The style didn't suit her at all. For one thing, it was too sophisticated. At fourteen she was the youngest of the bridesmaids. She was also the shortest. Janet's friends were tall and willowy, like Janet herself. Molly didn't consider five foot four short, but compared with the rest of the family, she was practically an elf. Just one more reason she didn't fit in the family with—
The skin at the back of her neck prickled. Molly straightened, then turned to glance over her shoulder. A shadow moved into view at the rear of the church, backlit by the soft lights on the tall Christmas tree in the foyer. The shadow became a man, and her breath caught in her throat. Dylan! He was here!
She'd wondered if he would show up to see Janet marry someone else. Was he tortured by the ceremony? Did he want to stalk up the center aisle and claim Janet as his own? Molly was torn. Although she would have loved the drama of the event, she didn't want dumb old Janet marrying anyone as wonderful as Dylan. He was too... everything.
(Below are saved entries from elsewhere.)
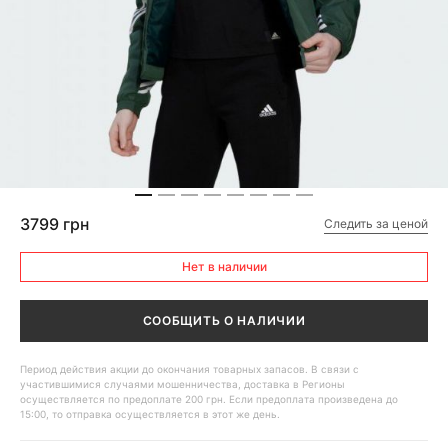
3799 грн
Следить за ценой
Нет в наличии
СООБЩИТЬ О НАЛИЧИИ
Период действия акции до окончания товарных запасов. В связи с
участившимися случаями мошенничества, доставка в Регионы
осуществляется по предоплате 200 грн. Если предоплата произведена до
15:00, то отправка осуществляется в этот же день.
Knowing that her mother was going to kill her and figuring it would be worth it, Molly slipped down the side aisle toward the rear of the church. She moved quietly, and as far as she could tell, no one noticed her departure. As she stepped into the foyer, she saw Dylan had already walked out into the afternoon.
"Dylan," she called as she hurried after him. When she reached the stairs leading down to the sidewalk, she skidded to a stop.
His black motorcycle was parked at the curb. There were compartments on either side and a bundle tied onto the area behind his seat. Realization dawned, and with it, a piercing pain in her chest.
"You're leaving." It wasn't a question.
He heard her and turned. "Hey, kid. What's up?"
She clutched her poinsettas and stared at him. "You're leaving," she repeated. "Why?"